### What the task asks
Could you copy every record below exactly, leaving out the pictures?

### Material supplied
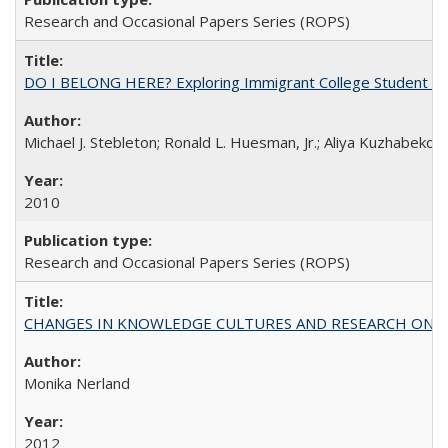
Research and Occasional Papers Series (ROPS)
DO I BELONG HERE? Exploring Immigrant College Student Res
Michael J. Stebleton; Ronald L. Huesman, Jr.; Aliya Kuzhabekov
2010
Research and Occasional Papers Series (ROPS)
CHANGES IN KNOWLEDGE CULTURES AND RESEARCH ON 
Monika Nerland
2012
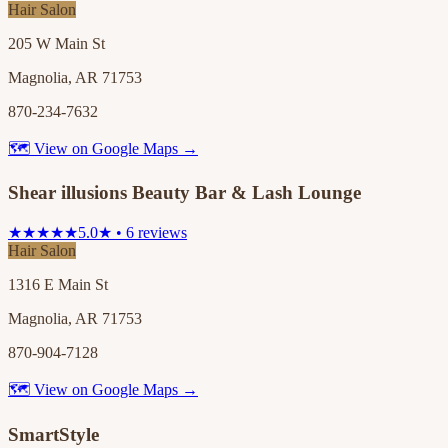
Hair Salon
205 W Main St
Magnolia, AR 71753
870-234-7632
🗺 View on Google Maps →
Shear illusions Beauty Bar & Lash Lounge
★★★★★
5.0★ • 6 reviews
Hair Salon
1316 E Main St
Magnolia, AR 71753
870-904-7128
🗺 View on Google Maps →
SmartStyle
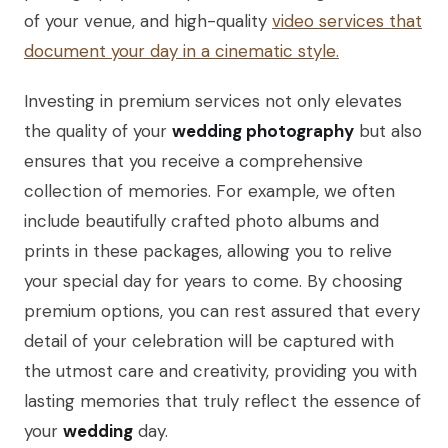
of your venue, and high-quality
video services that
document your day in a cinematic style.
Investing in premium services not only elevates
the quality of your
wedding photography
but also
ensures that you receive a comprehensive
collection of memories. For example, we often
include beautifully crafted photo albums and
prints in these packages, allowing you to relive
your special day for years to come. By choosing
premium options, you can rest assured that every
detail of your celebration will be captured with
the utmost care and creativity, providing you with
lasting memories that truly reflect the essence of
your
wedding
day.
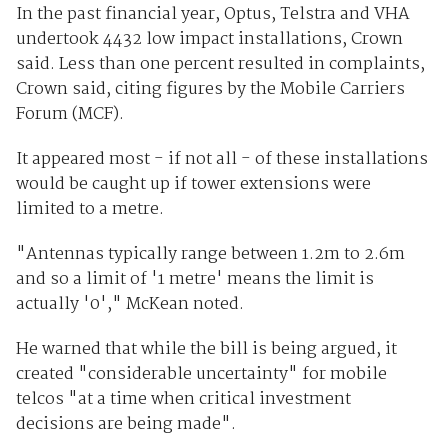
In the past financial year, Optus, Telstra and VHA
undertook 4432 low impact installations, Crown
said. Less than one percent resulted in complaints,
Crown said, citing figures by the Mobile Carriers
Forum (MCF).
It appeared most - if not all - of these installations
would be caught up if tower extensions were
limited to a metre.
"Antennas typically range between 1.2m to 2.6m
and so a limit of '1 metre' means the limit is
actually '0'," McKean noted.
He warned that while the bill is being argued, it
created "considerable uncertainty" for mobile
telcos "at a time when critical investment
decisions are being made".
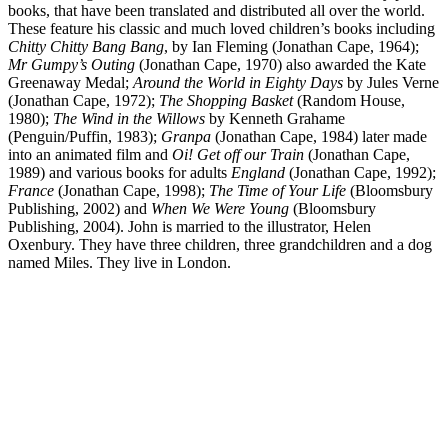
books, that have been translated and distributed all over the world.
These feature his classic and much loved children’s books including
Chitty Chitty Bang Bang
, by Ian Fleming (Jonathan Cape, 1964);
Mr Gumpy’s Outing
(Jonathan Cape, 1970) also awarded the Kate
Greenaway Medal;
Around the World in Eighty Days
by Jules Verne
(Jonathan Cape, 1972);
The Shopping
Basket
(Random House,
1980);
The Wind in the Willows
by Kenneth Grahame
(Penguin/Puffin, 1983);
Granpa
(Jonathan Cape, 1984) later made
into an animated film and
Oi! Get off
our Train
(Jonathan Cape,
1989) and various books for adults
England
(Jonathan Cape, 1992);
France
(Jonathan Cape, 1998);
The Time of Your Life
(Bloomsbury
Publishing, 2002) and
When We Were Young
(Bloomsbury
Publishing, 2004). John is married to the illustrator, Helen
Oxenbury. They have three children, three grandchildren and a dog
named Miles. They live in London.
JB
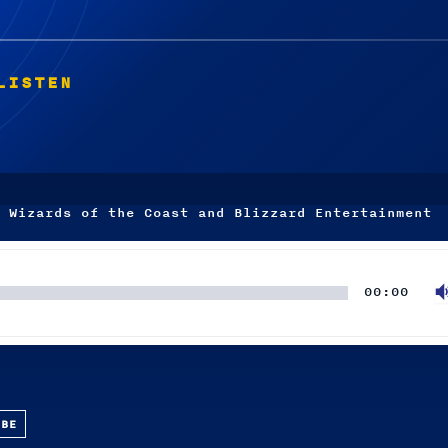
LISTEN
 Wizards of the Coast and Blizzard Entertainment
00:00
UBE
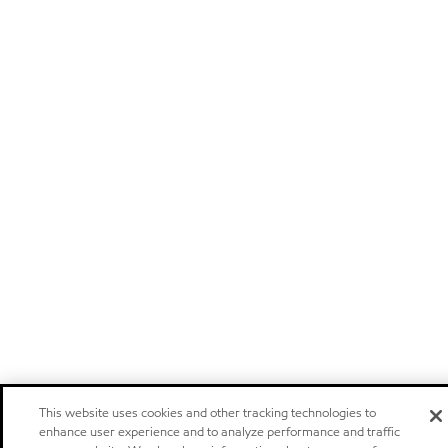
This website uses cookies and other tracking technologies to
enhance user experience and to analyze performance and traffic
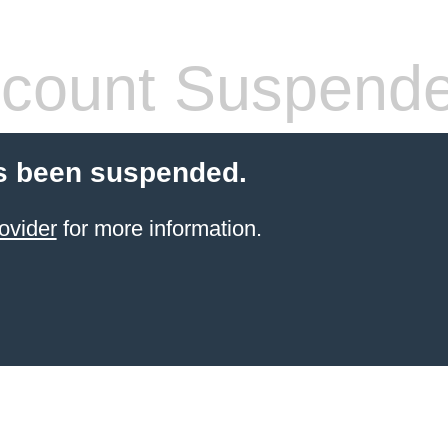
count Suspend
s been suspended.
ovider
for more information.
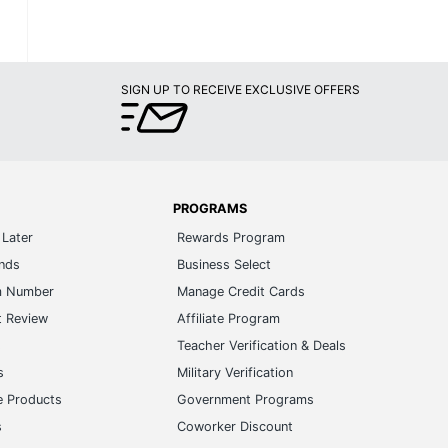
SIGN UP TO RECEIVE EXCLUSIVE OFFERS
PROGRAMS
Later
Rewards Program
ands
Business Select
m Number
Manage Credit Cards
t Review
Affiliate Program
s
Teacher Verification & Deals
s
Military Verification
e Products
Government Programs
s
Coworker Discount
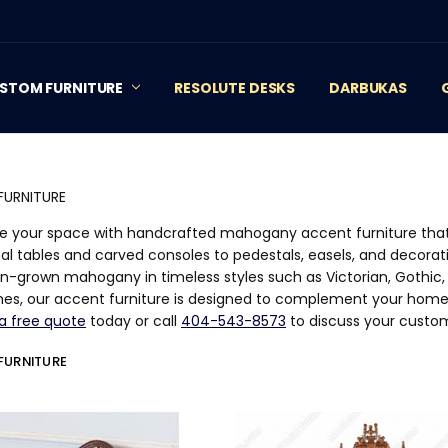
STOM FURNITURE
RESOLUTE DESKS
DARBUKAS
FURNITURE
 your space with handcrafted mahogany accent furniture that
al tables and carved consoles to pedestals, easels, and decorat
on-grown mahogany in timeless styles such as Victorian, Gothic, 
ishes, our accent furniture is designed to complement your hom
a free quote
today or call
404-543-8573
to discuss your custo
FURNITURE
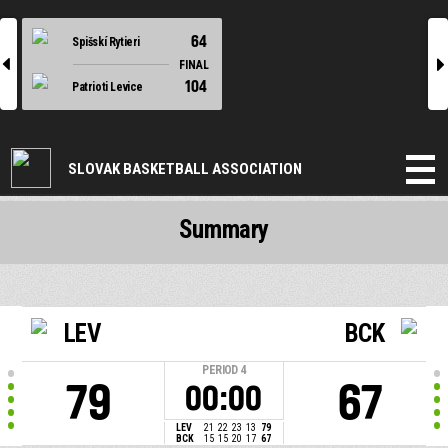
64
Spišskí Rytieri
l
r
FINAL
104
Patrioti Levice
SLOVAK BASKETBALL ASSOCIATION
Summary
LEV
BCK
PERIOD
4
79
67
00:00
LEV
21
22
23
13
79
BCK
15
15
20
17
67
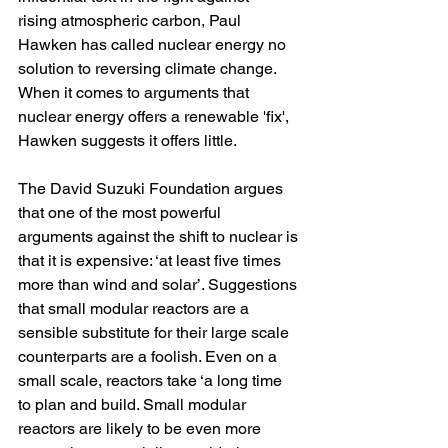
rising atmospheric carbon, Paul 
Hawken has called nuclear energy no 
solution to reversing climate change. 
When it comes to arguments that 
nuclear energy offers a renewable 'fix', 
Hawken suggests it offers little.
The David Suzuki Foundation argues 
that one of the most powerful 
arguments against the shift to nuclear is 
that it is expensive: 
‘at
 least five times 
more than wind and solar’. Suggestions 
that small modular reactors are a 
sensible substitute for their large scale 
counterparts are a foolish. Even on a 
small scale, reactors take ‘a long time 
to plan and build. Small modular 
reactors are likely to be even more 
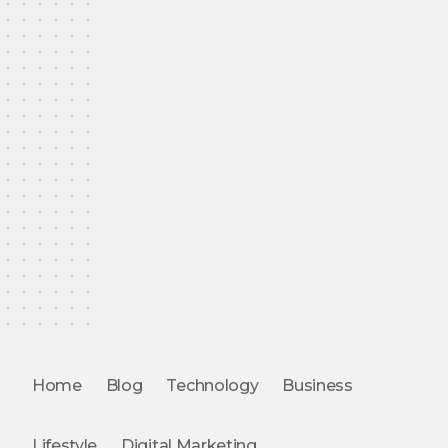
Home
Blog
Technology
Business
Lifestyle
Digital Marketing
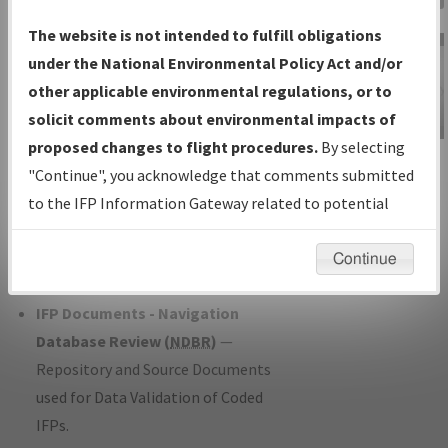
Charts
— All Published Charts,
The website is not intended to fulfill obligations
Volume, and Type*.
under the National Environmental Policy Act and/or
IFP Production Plan
— Current IFPs
other applicable environmental regulations, or to
under Development or Amendments
solicit comments about environmental impacts of
with Tentative Publication Date and
proposed changes to flight procedures.
By selecting
IFP Information
Status.
"Continue", you acknowledge that comments submitted
Gateway
IFP Coordination
— All coordinated
to the IFP Information Gateway related to potential
Instructional Video
developed/amended procedure
environmental impacts will not be considered.
forms forwarded to Flight Check or
Continue
Charting for publication.
IFP Documents - Navigation
Database Review (
NDBR
)
—
Repository and Source Documents
used for Data Validation of Coded
IFPs.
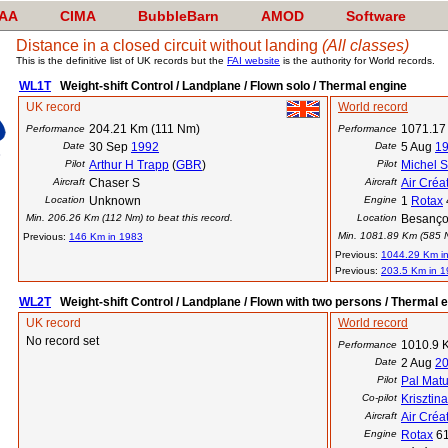
AA
CIMA
BubbleBarn
AMOD
Software
Distance in a closed circuit without landing
(All classes)
This is the definitive list of UK records but the
FAI website
is the authority for World records.
WL1T
Weight-shift Control / Landplane / Flown solo / Thermal engine
UK record
World record
204.21 Km (111 Nm)
1071.17
Performance
Performance
Date
30 Sep
1992
Date
5 Aug
1
Pilot
Arthur H Trapp
(
GBR
)
Pilot
Michel 
Aircraft
Chaser S
Aircraft
Air Créa
Location
Unknown
Engine
1
Rotax
Min. 206.26 Km (112 Nm) to beat this record.
Location
Besanço
Min. 1081.89 Km (585 Nm
Previous:
146 Km in 1983
Previous:
1044.29 Km i
Previous:
203.5 Km in 
WL2T
Weight-shift Control / Landplane / Flown with two persons / Thermal 
UK record
World record
No record set
1010.9 
Performance
Date
2 Aug
2
Pilot
Pal Mat
Co-pilot
Krisztin
Aircraft
Air Créa
Engine
Rotax
6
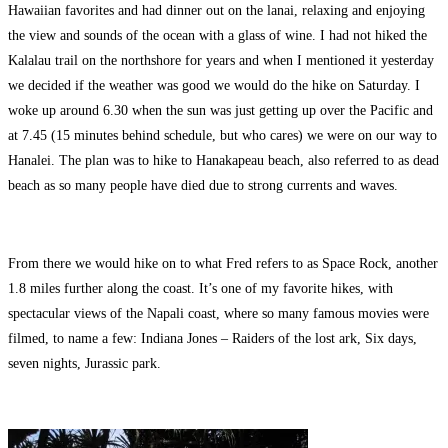
Hawaiian favorites and had dinner out on the lanai, relaxing and enjoying
the view and sounds of the ocean with a glass of wine. I had not hiked the
Kalalau trail on the northshore for years and when I mentioned it yesterday
we decided if the weather was good we would do the hike on Saturday. I
woke up around 6.30 when the sun was just getting up over the Pacific and
at 7.45 (15 minutes behind schedule, but who cares) we were on our way to
Hanalei. The plan was to hike to Hanakapeau beach, also referred to as dead
beach as so many people have died due to strong currents and waves.
From there we would hike on to what Fred refers to as Space Rock, another
1.8 miles further along the coast. It’s one of my favorite hikes, with
spectacular views of the Napali coast, where so many famous movies were
filmed, to name a few: Indiana Jones – Raiders of the lost ark, Six days,
seven nights, Jurassic park.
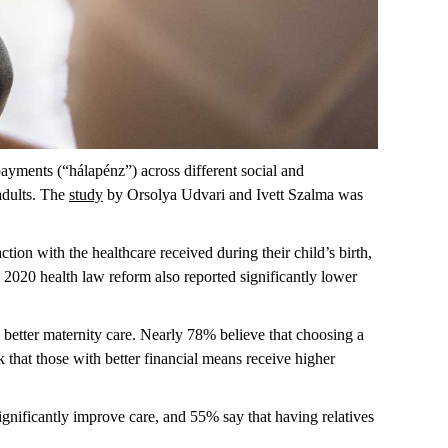
payments (“
hálapénz
”) across different social and
adults. The
study
by Orsolya Udvari and Ivett Szalma was
ion with the healthcare received during their child’s birth,
he 2020 health law reform also reported significantly lower
 better maternity care.
Nearly 78%
believe that choosing a
 that those with better financial means receive higher
ignificantly improve care, and 55% say that having relatives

### Output
Research and Occasional Papers Series (ROPS)
DO I BELONG HERE? Exploring Immigrant College Student Res
Michael J. Stebleton; Ronald L. Huesman, Jr.; Aliya Kuzhabekov
2010
Research and Occasional Papers Series (ROPS)
CHANGES IN KNOWLEDGE CULTURES AND RESEARCH ON 
Monika Nerland
2012
Hair Salon
205 W Main St
Magnolia, AR 71753
870-234-7632
🗺 View on Google Maps →
Shear illusions Beauty Bar & Lash Lounge
★★★★★
5.0★ • 6 reviews
Hair Salon
1316 E Main St
Magnolia, AR 71753
870-904-7128
🗺 View on Google Maps →
SmartStyle
of your venue, and high-quality
video services that
document your day in a cinematic style.
Investing in premium services not only elevates
the quality of your
wedding photography
but also
ensures that you receive a comprehensive
collection of memories. For example, we often
include beautifully crafted photo albums and
prints in these packages, allowing you to relive
your special day for years to come. By choosing
premium options, you can rest assured that every
detail of your celebration will be captured with
the utmost care and creativity, providing you with
lasting memories that truly reflect the essence of
your
wedding
day.
In the past financial year, Optus, Telstra and VHA
undertook 4432 low impact installations, Crown
said. Less than one percent resulted in complaints,
Crown said, citing figures by the Mobile Carriers
Forum (MCF).
It appeared most - if not all - of these installations
would be caught up if tower extensions were
limited to a metre.
"Antennas typically range between 1.2m to 2.6m
and so a limit of '1 metre' means the limit is
actually '0'," McKean noted.
He warned that while the bill is being argued, it
created "considerable uncertainty" for mobile
telcos "at a time when critical investment
decisions are being made".
books, that have been translated and distributed all over the world.
These feature his classic and much loved children’s books including
Chitty Chitty Bang Bang
, by Ian Fleming (Jonathan Cape, 1964);
Mr Gumpy’s Outing
(Jonathan Cape, 1970) also awarded the Kate
Greenaway Medal;
Around the World in Eighty Days
by Jules Verne
(Jonathan Cape, 1972);
The Shopping
Basket
(Random House,
1980);
The Wind in the Willows
by Kenneth Grahame
(Penguin/Puffin, 1983);
Granpa
(Jonathan Cape, 1984) later made
into an animated film and
Oi! Get off
our Train
(Jonathan Cape,
1989) and various books for adults
England
(Jonathan Cape, 1992);
France
(Jonathan Cape, 1998);
The Time of Your Life
(Bloomsbury
Publishing, 2002) and
When We Were Young
(Bloomsbury
Publishing, 2004). John is married to the illustrator, Helen
Oxenbury. They have three children, three grandchildren and a dog
named Miles. They live in London.
JB
LISTEN
 Wizards of the Coast and Blizzard Entertainment
00:00
UBE
This website uses cookies and other tracking technologies to
enhance user experience and to analyze performance and traffic
count Suspend
s been suspended.
ovider
for more information.
SIGN UP TO RECEIVE EXCLUSIVE OFFERS
PROGRAMS
Later
Rewards Program
ands
Business Select
m Number
Manage Credit Cards
t Review
Affiliate Program
s
Teacher Verification & Deals
s
Military Verification
e Products
Government Programs
s
Coworker Discount
STOM FURNITURE
RESOLUTE DESKS
DARBUKAS
FURNITURE
 your space with handcrafted mahogany accent furniture that
al tables and carved consoles to pedestals, easels, and decorat
on-grown mahogany in timeless styles such as Victorian, Gothic, 
ishes, our accent furniture is designed to complement your hom
a free quote
today or call
404-543-8573
to discuss your custo
FURNITURE
64
Spišskí Rytieri
l
r
FINAL
104
Patrioti Levice
SLOVAK BASKETBALL ASSOCIATION
Summary
LEV
BCK
PERIOD
4
79
67
00:00
LEV
21
22
23
13
79
BCK
15
15
20
17
67
rising atmospheric carbon, Paul 
Hawken has called nuclear energy no 
solution to reversing climate change. 
When it comes to arguments that 
nuclear energy offers a renewable 'fix', 
Hawken suggests it offers little.
The David Suzuki Foundation argues 
that one of the most powerful 
arguments against the shift to nuclear is 
that it is expensive: 
‘at
 least five times 
more than wind and solar’. Suggestions 
that small modular reactors are a 
sensible substitute for their large scale 
counterparts are a foolish. Even on a 
small scale, reactors take ‘a long time 
to plan and build. Small modular 
reactors are likely to be even more 
Home
Blog
Technology
Business
Lifestyle
Digital Marketing
Charts
— All Published Charts,
The website is not intended to fulfill obligations
Volume, and Type*.
under the National Environmental Policy Act and/or
IFP Production Plan
— Current IFPs
other applicable environmental regulations, or to
under Development or Amendments
solicit comments about environmental impacts of
with Tentative Publication Date and
proposed changes to flight procedures.
By selecting
IFP Information
Status.
"Continue", you acknowledge that comments submitted
Gateway
IFP Coordination
— All coordinated
to the IFP Information Gateway related to potential
Instructional Video
developed/amended procedure
environmental impacts will not be considered.
forms forwarded to Flight Check or
Continue
Charting for publication.
IFP Documents - Navigation
Database Review (
NDBR
)
—
Repository and Source Documents
used for Data Validation of Coded
IFPs.
AA
CIMA
BubbleBarn
AMOD
Software
Distance in a closed circuit without landing
(All classes)
This is the definitive list of UK records but the
FAI website
is the authority for World records.
WL1T
Weight-shift Control / Landplane / Flown solo / Thermal engine
UK record
World record
204.21 Km (111 Nm)
1071.17
Performance
Performance
Date
30 Sep
1992
Date
5 Aug
1
Pilot
Arthur H Trapp
(
GBR
)
Pilot
Michel 
Aircraft
Chaser S
Aircraft
Air Créa
Location
Unknown
Engine
1
Rotax
Min. 206.26 Km (112 Nm) to beat this record.
Location
Besanço
Min. 1081.89 Km (585 Nm
Previous:
146 Km in 1983
Previous:
1044.29 Km i
Previous:
203.5 Km in 
WL2T
Weight-shift Control / Landplane / Flown with two persons / Thermal 
UK record
World record
No record set
1010.9 
Performance
Date
2 Aug
2
Pilot
Pal Mat
Co-pilot
Krisztin
Aircraft
Air Créa
Engine
Rotax
6
Hawaiian favorites and had dinner out on the lanai, relaxing and enjoying
the view and sounds of the ocean with a glass of wine. I had not hiked the
Kalalau trail on the northshore for years and when I mentioned it yesterday
we decided if the weather was good we would do the hike on Saturday. I
woke up around 6.30 when the sun was just getting up over the Pacific and
at 7.45 (15 minutes behind schedule, but who cares) we were on our way to
Hanalei. The plan was to hike to Hanakapeau beach, also referred to as dead
beach as so many people have died due to strong currents and waves.
From there we would hike on to what Fred refers to as Space Rock, another
1.8 miles further along the coast. It’s one of my favorite hikes, with
spectacular views of the Napali coast, where so many famous movies were
filmed, to name a few: Indiana Jones – Raiders of the lost ark, Six days,
seven nights, Jurassic park.
payments (“
hálapénz
”) across different social and
adults. The
study
by Orsolya Udvari and Ivett Szalma was
ion with the healthcare received during their child’s birth,
he 2020 health law reform also reported significantly lower
 better maternity care.
Nearly 78%
believe that choosing a
 that those with better financial means receive higher
ignificantly improve care, and 55% say that having relatives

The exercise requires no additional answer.